SALES $100,000 100% $106,000 100%
COST OF GOODS SOLD $60,000 60% $66,000 62%
GROSS MARGIN $40,000 40% $40,000 38%
GROSS MARGIN EROSION
Declining gross margins generally signal trouble within a business. It is often an indication that a company is experiencing difficulty in selling products or services at a high enough price relative to costs. Some reasons may be: there are too many people on the payroll, material costs have increased and not reflected in the selling price, or overheads are too high. Managing every aspect of a company’s costs is therefore paramount to the success of the business. Good business management commands a regular review of key financial metrics to quickly allows you to focus on the key numbers that drive the profitability of the business and if necessary make operational adjustments.
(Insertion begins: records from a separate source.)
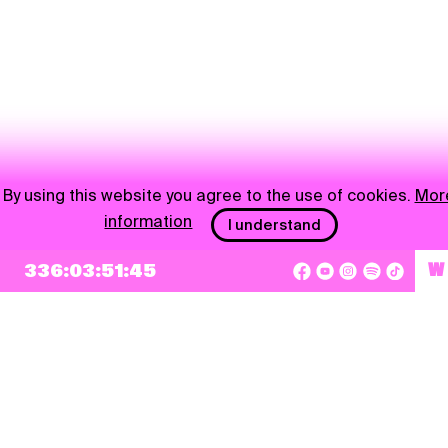
By using this website you agree to the use of cookies.
Mor
information
I understand
336:03:51:45
W
NEWSLETTER
Sign up
By checking this box, I agree that my e-mail address will be added to Pohoda
Newsletter and used for marketing purposes.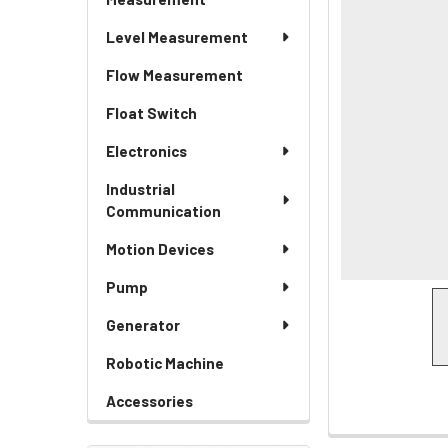
Level Measurement
Flow Measurement
Float Switch
Electronics
Industrial
Communication
Motion Devices
Pump
Generator
Robotic Machine
Accessories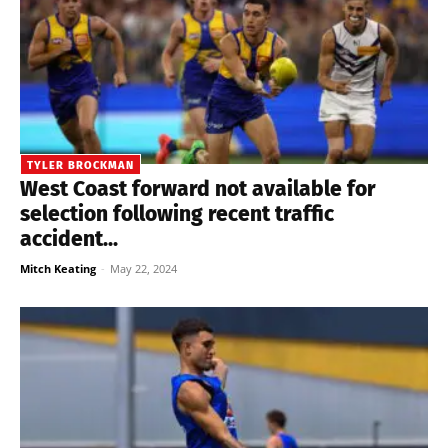
TYLER BROCKMAN
West Coast forward not available for
selection following recent traffic
accident...
Mitch Keating
-
May 22, 2024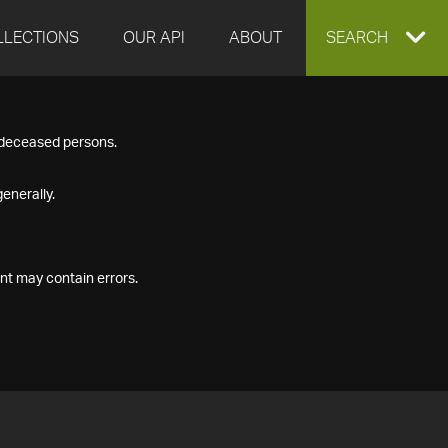
LLECTIONS
OUR API
ABOUT
EXPAND
SEARCH
SEARCH
f deceased persons.
BOX
enerally.
nt may contain errors.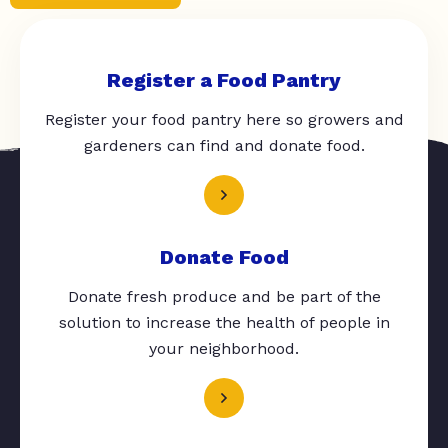
Register a Food Pantry
Register your food pantry here so growers and
gardeners can find and donate food.
Donate Food
Donate fresh produce and be part of the
solution to increase the health of people in
your neighborhood.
FOCUSING ON VOLUME VS. MARGIN
Many company leaders including those of large companies believe volume is the key to business success. They believe you can cut prices and make it up by increasing volume. If that was true, large corporations like Nortel, Enron, Blockbuster and many others would not have filed for bankruptcy.
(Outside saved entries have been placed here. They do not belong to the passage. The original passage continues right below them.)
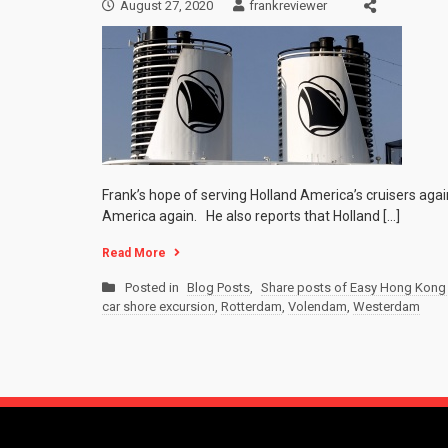
August 27, 2020
frankreviewer
Frank’s hope of serving Holland America’s cruisers agai
America again. He also reports that Holland […]
Read More
Posted in
Blog Posts
,
Share posts of Easy Hong Kong 
car shore excursion
,
Rotterdam
,
Volendam
,
Westerdam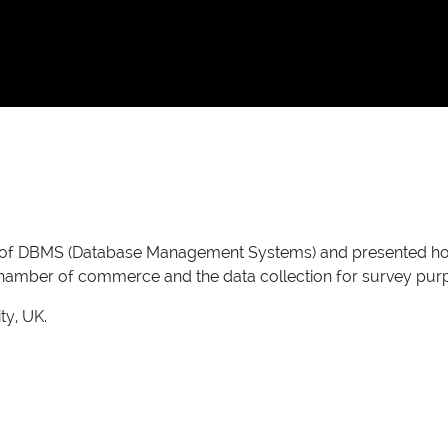
of DBMS (Database Management Systems) and presented how he
 chamber of commerce and the data collection for survey pur
ty, UK.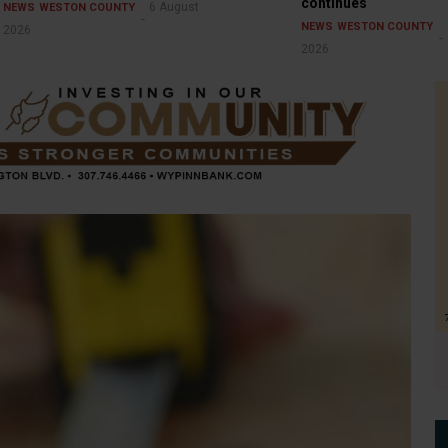
continues
6 August
NEWS
WESTON COUNTY
NEWS
WESTON COUNTY
2026
2026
To illustrate the increase in sales revenue necessary to offset a selling price discount, let’s assume we generate a 40% gross margin on annual sales of $100,000. Our COGS is therefore $60,000 and our gross profit is $40,000. If we implement a 10% discount on sales, we would have to increase total sales by 33.33% to $133,330 to maintain our gross profit target of $40,000. Obviously if the business isn’t able to generate the volume increase the overall gross margin is reduced.
PRICING STRATEGY
Companies generally cut prices because of competitive pressure. The general assumption being that all buying decisions are made on price. Research has shown that this is not true. In today’s world of social media, on line reviews are much more influential in the buying decision. Spend the time to determine your company’s competitive edge. Find ways to differentiate your company from the competition. Focus on service, quality and operational efficiencies. Create great customer experiences and ask them for reviews. This is what great companies do, especially those in highly competitive businesses. There will always be “low price” competitors. When one disappears another one comes along. Don’t repeatedly cut your prices and play their game if you want your business to survive.